**Work request**. Below are the records; reproduce all of them exactly but without any images.

**Data extracts**.
Segment Open

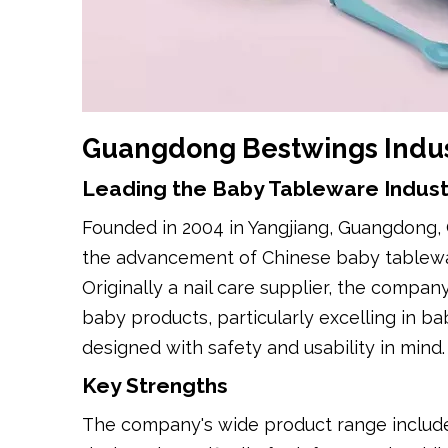
Guangdong Bestwings Indust
Leading the Baby Tableware Indust
Founded in 2004 in Yangjiang, Guangdong, 
the advancement of Chinese baby tablewar
Originally a nail care supplier, the compa
baby products, particularly excelling in 
designed with safety and usability in mind.
Key Strengths
The company's wide product range includes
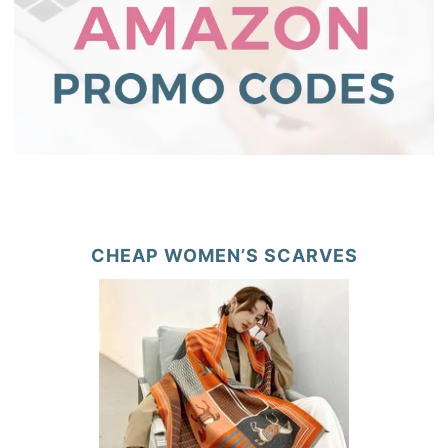
CHEAP WOMEN’S SCARVES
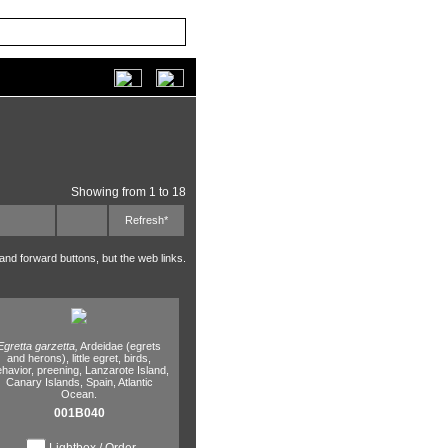
Showing from 1 to 18
Refresh*
 and forward buttons, but the web links.
Egretta garzetta,
Ardeidae (egrets
and herons),
little egret,
birds,
havior,
preening,
Lanzarote Island,
Canary Islands,
Spain,
Atlantic
Ocean.
001B040
Lightbox / Order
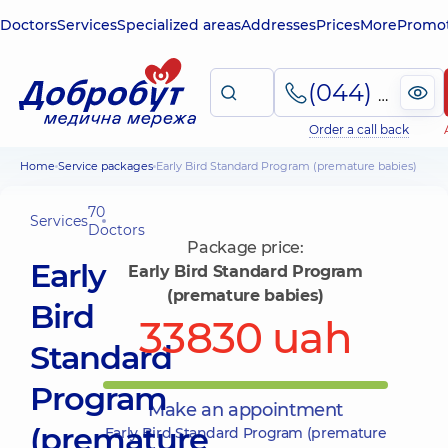
Doctors
Services
Specialized areas
Addresses
Prices
More
Promot
(044) 495-2-888
Order a call back
Home
Service packages
Early Bird Standard Program (premature babies)
70
Services
Doctors
Package price:
Early
Early Bird Standard Program
(premature babies)
Bird
33830 uah
Standard
Program
Make an appointment
(premature
Early Bird Standard Program (premature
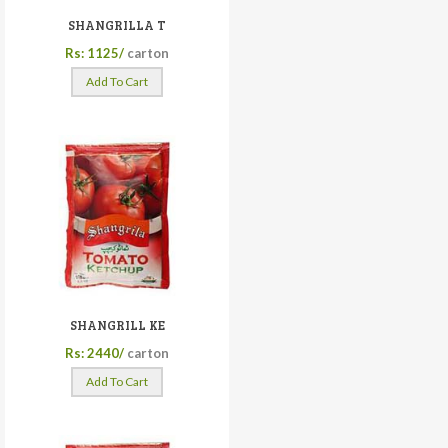
SHANGRILLA T
Rs: 1125/
carton
Add To Cart
SHANGRILL KE
Rs: 2440/
carton
Add To Cart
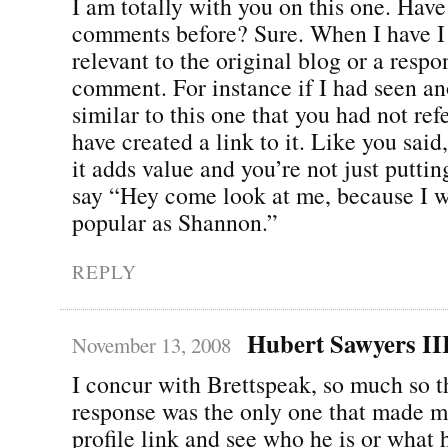
I am totally with you on this one. Have 
comments before? Sure. When I have I 
relevant to the original blog or a respo
comment. For instance if I had seen an
similar to this one that you had not ref
have created a link to it. Like you said
it adds value and you’re not just puttin
say “Hey come look at me, because I w
popular as Shannon.”
REPLY
Hubert Sawyers II
November 13, 2008
I concur with Brettspeak, so much so t
response was the only one that made m
profile link and see who he is or what 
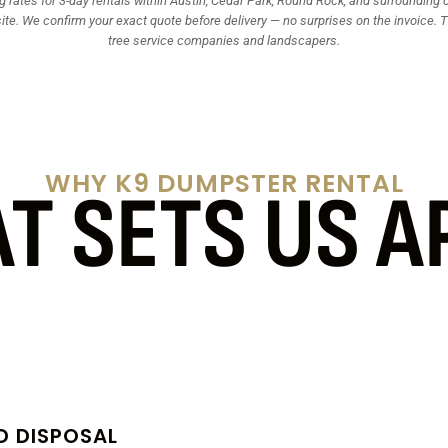
 rates for 3-day rentals within Austin, Cedar Park, Round Rock, and surrounding ci
site. We confirm your exact quote before delivery — no surprises on the invoice. Tr
tree service companies and landscapers.
WHY K9 DUMPSTER RENTAL
T SETS US A
D DISPOSAL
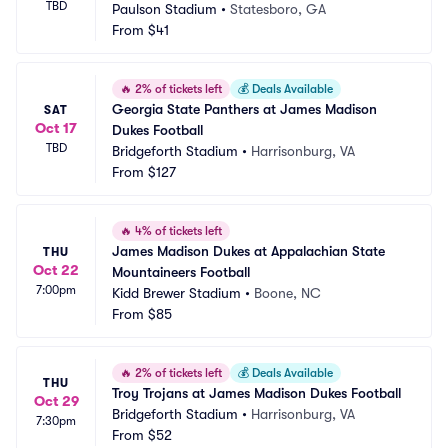
TBD
Paulson Stadium
•
Statesboro, GA
From
$41
🔥
2% of tickets left
💰
Deals Available
Georgia State Panthers at James Madison 
SAT
Oct 17
Dukes Football
TBD
Bridgeforth Stadium
•
Harrisonburg, VA
From
$127
🔥
4% of tickets left
James Madison Dukes at Appalachian State 
THU
Oct 22
Mountaineers Football
7:00pm
Kidd Brewer Stadium
•
Boone, NC
From
$85
🔥
2% of tickets left
💰
Deals Available
THU
Troy Trojans at James Madison Dukes Football
Oct 29
Bridgeforth Stadium
•
Harrisonburg, VA
7:30pm
From
$52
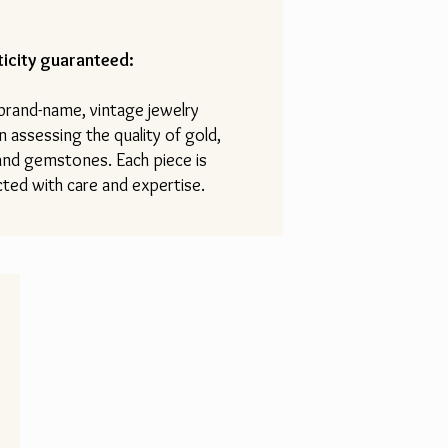
icity guaranteed:
 brand-name, vintage jewelry
n assessing the quality of gold,
 and gemstones. Each piece is
ted with care and expertise.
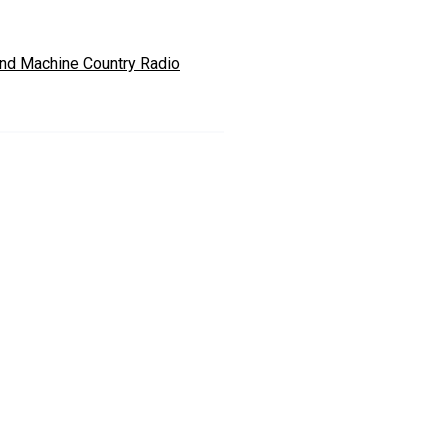
nd Machine Country Radio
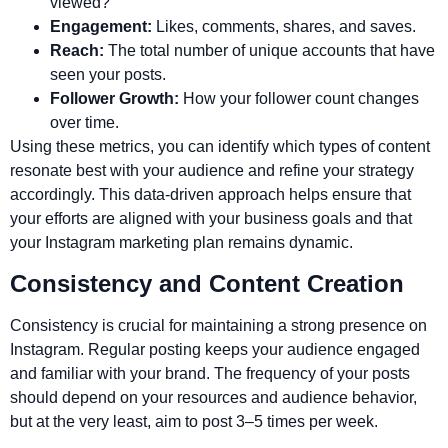
viewed?
Engagement:
Likes, comments, shares, and saves.
Reach:
The total number of unique accounts that have
seen your posts.
Follower Growth:
How your follower count changes
over time.
Using these metrics, you can identify which types of content
resonate best with your audience and refine your strategy
accordingly. This data-driven approach helps ensure that
your efforts are aligned with your business goals and that
your Instagram marketing plan remains dynamic.
Consistency and Content Creation
Consistency is crucial for maintaining a strong presence on
Instagram. Regular posting keeps your audience engaged
and familiar with your brand. The frequency of your posts
should depend on your resources and audience behavior,
but at the very least, aim to post 3–5 times per week.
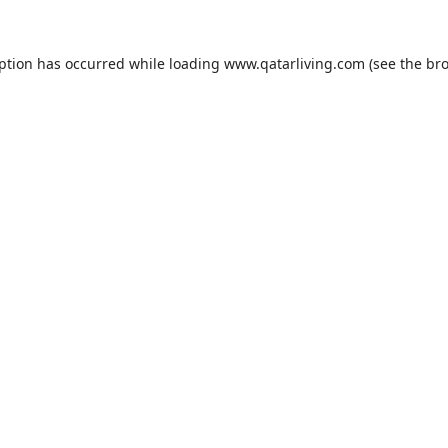
eption has occurred while loading
www.qatarliving.com
(see the
bro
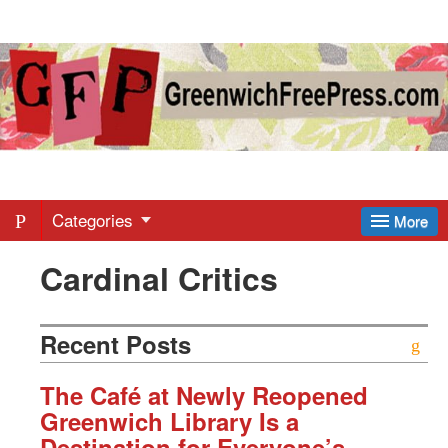
Greenwich
Free
Press
-
Categories
More
Cardinal Critics
Latest
News
Recent Posts
from
The Café at Newly Reopened
Greenwich Library Is a
Destination for Everyone’s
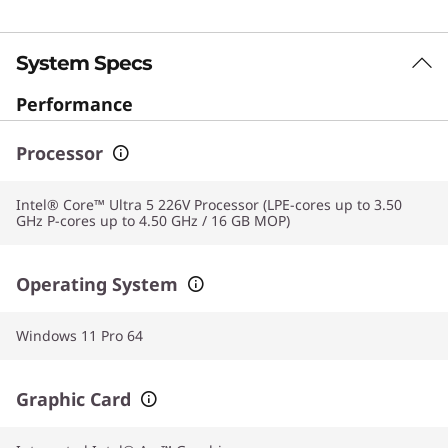
System Specs
Performance
Processor
Intel® Core™ Ultra 5 226V Processor (LPE-cores up to 3.50
GHz P-cores up to 4.50 GHz / 16 GB MOP)
Operating System
Windows 11 Pro 64
Graphic Card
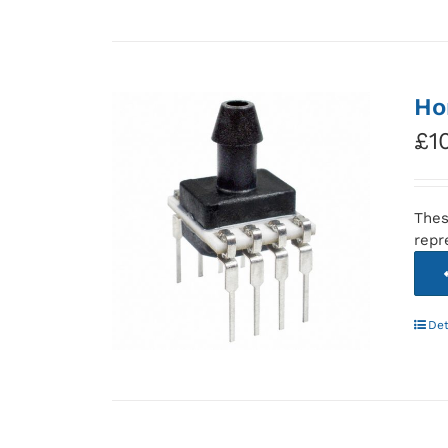
Ho
£
1
Thes
repr
Det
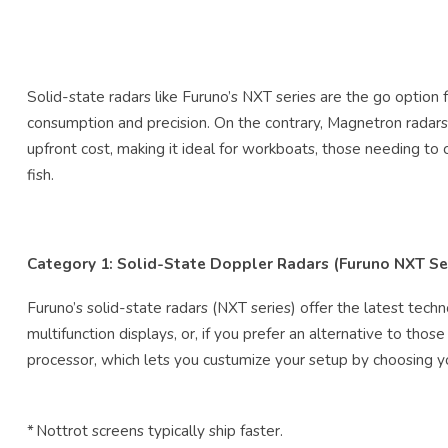
Solid-state radars like Furuno’s NXT series are the go optio
consumption and precision. On the contrary, Magnetron radars l
upfront cost, making it ideal for workboats, those needing to
fish.
Category 1: Solid-State Doppler Radars (Furuno NXT Se
Furuno’s solid-state radars (NXT series) offer the latest tec
multifunction displays, or, if you prefer an alternative to tho
processor, which lets you custumize your setup by choosing y
* Nottrot screens typically ship faster.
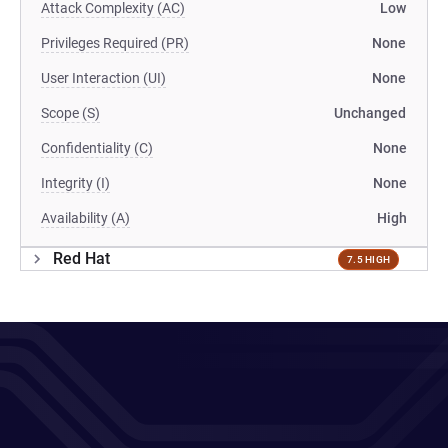
Attack Complexity (AC)
Low
Privileges Required (PR)
None
User Interaction (UI)
None
Scope (S)
Unchanged
Confidentiality (C)
None
Integrity (I)
None
Availability (A)
High
Red Hat
7.5 HIGH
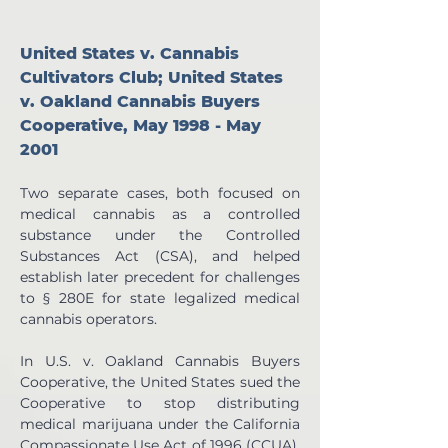
United States v. Cannabis 
Cultivators Club; United States 
v. Oakland Cannabis Buyers 
Cooperative, May 1998 - May 
2001
Two separate cases, both focused on 
medical cannabis as a controlled 
substance under the Controlled 
Substances Act (CSA), and helped 
establish later precedent for challenges 
to § 280E for state legalized medical 
cannabis operators.  
In U.S. v. Oakland Cannabis Buyers 
Cooperative, the United States sued the 
Cooperative to stop distributing 
medical marijuana under the California 
Compassionate Use Act of 1996 (CCUA).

Segment Closed

**Result**.
Guangdong Bestwings Indust
Leading the Baby Tableware Indust
Founded in 2004 in Yangjiang, Guangdong, 
the advancement of Chinese baby tablewar
Originally a nail care supplier, the compa
baby products, particularly excelling in 
designed with safety and usability in mind.
Key Strengths
The company's wide product range includes
CHEAP WOMEN’S SCARVES
Showing from 1 to 18
Refresh*
 and forward buttons, but the web links.
Egretta garzetta,
Ardeidae (egrets
and herons),
little egret,
birds,
havior,
preening,
Lanzarote Island,
Canary Islands,
Spain,
Atlantic
Ocean.
001B040
Lightbox / Order
Doctors
Services
Specialized areas
Addresses
Prices
More
Promot
(044) 495-2-888
Order a call back
Home
Service packages
Early Bird Standard Program (premature babies)
70
Services
Doctors
Package price:
Early
Early Bird Standard Program
(premature babies)
Bird
33830 uah
Standard
Program
Make an appointment
(premature
Early Bird Standard Program (premature
SHANGRILLA T
Rs: 1125/
carton
Add To Cart
SHANGRILL KE
Rs: 2440/
carton
Add To Cart
I am totally with you on this one. Have 
comments before? Sure. When I have I 
relevant to the original blog or a respo
comment. For instance if I had seen an
similar to this one that you had not ref
have created a link to it. Like you said
it adds value and you’re not just puttin
say “Hey come look at me, because I w
popular as Shannon.”
REPLY
Hubert Sawyers II
November 13, 2008
I concur with Brettspeak, so much so t
response was the only one that made m
profile link and see who he is or what 
 rates for 3-day rentals within Austin, Cedar Park, Round Rock, and surrounding ci
site. We confirm your exact quote before delivery — no surprises on the invoice. Tr
tree service companies and landscapers.
WHY K9 DUMPSTER RENTAL
T SETS US A
D DISPOSAL
TBD
Paulson Stadium
•
Statesboro, GA
From
$41
🔥
2% of tickets left
💰
Deals Available
Georgia State Panthers at James Madison 
SAT
Oct 17
Dukes Football
TBD
Bridgeforth Stadium
•
Harrisonburg, VA
From
$127
🔥
4% of tickets left
James Madison Dukes at Appalachian State 
THU
Oct 22
Mountaineers Football
7:00pm
Kidd Brewer Stadium
•
Boone, NC
From
$85
🔥
2% of tickets left
💰
Deals Available
THU
Troy Trojans at James Madison Dukes Football
Oct 29
Bridgeforth Stadium
•
Harrisonburg, VA
7:30pm
From
$52
icity guaranteed:
 brand-name, vintage jewelry
n assessing the quality of gold,
 and gemstones. Each piece is
ted with care and expertise.
nd Machine Country Radio
viewed?
Engagement:
Likes, comments, shares, and saves.
Reach:
The total number of unique accounts that have
seen your posts.
Follower Growth:
How your follower count changes
over time.
Using these metrics, you can identify which types of content
resonate best with your audience and refine your strategy
accordingly. This data-driven approach helps ensure that
your efforts are aligned with your business goals and that
your Instagram marketing plan remains dynamic.
Consistency and Content Creation
Consistency is crucial for maintaining a strong presence on
Instagram. Regular posting keeps your audience engaged
and familiar with your brand. The frequency of your posts
should depend on your resources and audience behavior,
but at the very least, aim to post 3–5 times per week.
eption has occurred while loading
www.qatarliving.com
(see the
bro
Greenwich
Free
Press
-
Categories
More
Cardinal Critics
Latest
News
Recent Posts
from
The Café at Newly Reopened
Greenwich Library Is a
Destination for Everyone’s
System Specs
Performance
Processor
Intel® Core™ Ultra 5 226V Processor (LPE-cores up to 3.50
GHz P-cores up to 4.50 GHz / 16 GB MOP)
Operating System
Windows 11 Pro 64
Graphic Card
Ho
£
1
Thes
repr
Det
Solid-state radars like Furuno’s NXT series are the go optio
consumption and precision. On the contrary, Magnetron radars l
upfront cost, making it ideal for workboats, those needing to
fish.
Category 1: Solid-State Doppler Radars (Furuno NXT Se
Furuno’s solid-state radars (NXT series) offer the latest tec
multifunction displays, or, if you prefer an alternative to tho
processor, which lets you custumize your setup by choosing y
* Nottrot screens typically ship faster.
Attack Complexity (AC)
Low
Privileges Required (PR)
None
User Interaction (UI)
None
Scope (S)
Unchanged
Confidentiality (C)
None
Integrity (I)
None
Availability (A)
High
Red Hat
7.5 HIGH
United States v. Cannabis 
Cultivators Club; United States 
v. Oakland Cannabis Buyers 
Cooperative, May 1998 - May 
2001
Two separate cases, both focused on 
medical cannabis as a controlled 
substance under the Controlled 
Substances Act (CSA), and helped 
establish later precedent for challenges 
to § 280E for state legalized medical 
cannabis operators.  
In U.S. v. Oakland Cannabis Buyers 
Cooperative, the United States sued the 
Cooperative to stop distributing 
medical marijuana under the California 
Compassionate Use Act of 1996 (CCUA).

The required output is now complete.